Have a look at these 2 threads: <How Do I Work Out K/Mg/Ca in Tap Water? | UK Aquatic Plant Society> & <How Do I Work Out K/Mg/Ca in Tap Water? | UK Aquatic Plant Society>, JamesC is excellent, although the best explanation for the more chemically minded is probably still this one at "the Krib" <Water Hardness>
Their derivation is a bit strange, because you have to use CaO in the calculation, specifically,


> 1 dGH is defined as 10 milligrams (mg) of calcium oxide (CaO) per litre of water, which is equivalent to 0.17832 mmol per litre of elemental calcium and/or magnesium ions, since CaO has a molar mass of 56.0778 g/mol. In water testing, paper strips often measure hardness in parts per million (ppm), where one part per million is defined as one milligram of calcium carbonate (CaCO3) per litre of water. Consequently, 1 dGH corresponds to 17.848 ppm, since CaCO3 has a molar mass of 100.0875 g/mol.


 and


> One German degree of carbonate hardness (dKH) corresponds to the carbonate and bicarbonate ions found in a solution of approximately 17.848 milligrams of calcium carbonate (CaCO3) per litre of water (17.848 ppm). Both measurements (mg/L or KH) are usually expressed "as CaCO3" – meaning the concentration of carbonate expressed as if calcium carbonate were the sole source of carbonate ions.
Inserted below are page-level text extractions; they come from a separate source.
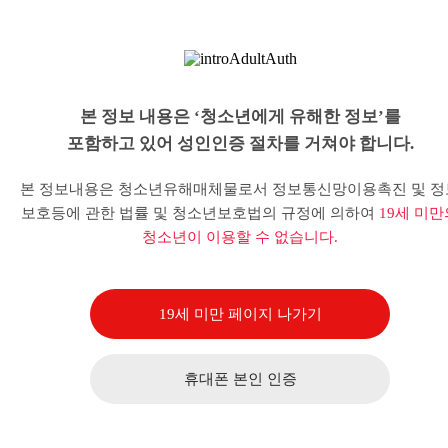
본 정보 내용은 ‘청소년에게 유해한 정보’를
포함하고 있어 성인인증 절차를 거쳐야 합니다.
본 정보내용은 청소년유해매체물로서 정보통신망이용촉진 및 정
보호등에 관한 법률 및 청소년보호법의 규정에 의하여
19세 미만
청소년이 이용할 수 없습니다.
19세 미만 페이지 나가기
휴대폰 본인 인증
Bicarbonate ions only contribute half as much carbonate hardness as carbonate ions, so bicarbonates that are present in the water are converted to an equivalent concentration of carbonates when determining KH.


cheers Darrel


----------



## j4the96 (29 Jan 2013)

Thanks for the replies 

This is the information on the water company's website



Avg Hardness	Hardness	Classification			Degrees Clark	Degrees German
89					35.6			 moderately soft	6.23					4.98


Anyone any idea what my GH is ?

Thanks


----------



## j4the96 (29 Jan 2013)

Well that didn't copy and paste the way I thought it would.

It's basically saying 

Degrees Clark 6.23
Degrees German 4.98

Thanks again


----------



## ceg4048 (29 Jan 2013)

Hi,
   You need to stop worrying about this. You specifically stated in your OP that you measure the GH at 9. The water report is only a sampling of measurements taken at various location in your municipal zone. It does not provide measurements for every house on every block. So just carry on and forget about anything else. There are at least a half dozen ways to measure GH, just like there are plenty of ways to measure weight (grams or ounces) or distance (feet or meters). The test kits report in German degrees. It doesn't really matter if your measurements don't coincide with the report. Stop complicating your life.

Cheers,


----------



## j4the96 (29 Jan 2013)

Thanks for your reply. My problem is I don't know which EI starter kit to get from TNC. The soft water one or the hard water one. I also have CRS in my tank and don't really want to add any more magnesium but then again don't want my plants to suffer

Cheers


----------



## dw1305 (29 Jan 2013)

Hi all,


ceg4048 said:


> You need to stop worrying about this.


Ditto


j4the96 said:


> It's basically saying Degrees Clark 6.23 Degrees German 4.98


Same measurement, just different units. 1 dGH is approx 1.25 Clark <Hard water - Wikipedia, the free encyclopedia>, so ~5dGH and ~6.25 Clark.


j4the96 said:


> My problem is I don't know which EI starter kit to get from TNC. The soft water one or the hard water one. I also have CRS in my tank and don't really want to add any more magnesium but then again don't want my plants to suffer


If you live in the UK there is unlikely to be much magnesium (Mg) in your tap water. If you have RCS Red Cherry Shrimp, it won't bother them either way. If they are CRS Crystal Red Shrimp, I haven't kept them, but they would probably be better without EI. Have a look at "Ady34's" Nano thread: <Aquanano40 CRShrimp tank....little video | UK Aquatic Plant Society>

cheers Darel


----------